ACTIVITY:
Scan the records for the word "Ausgleichsbehälter". Copy each line that includes it.

=======

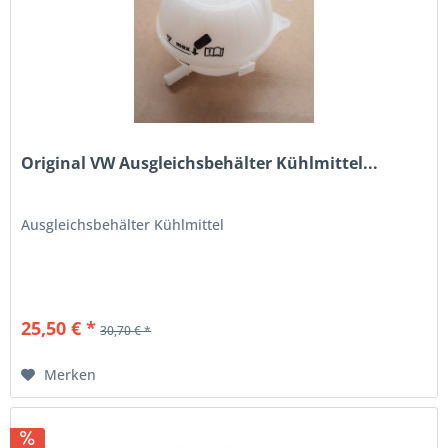
Original VW Ausgleichsbehälter Kühlmittel...
Ausgleichsbehälter Kühlmittel
25,50 € *
30,70 € *
Merken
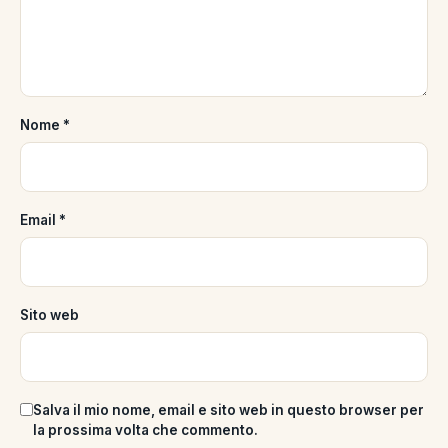
Nome
*
Email
*
Sito web
Salva il mio nome, email e sito web in questo browser per
la prossima volta che commento.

=======

REPLY:
Original VW Ausgleichsbehälter Kühlmittel...
Ausgleichsbehälter Kühlmittel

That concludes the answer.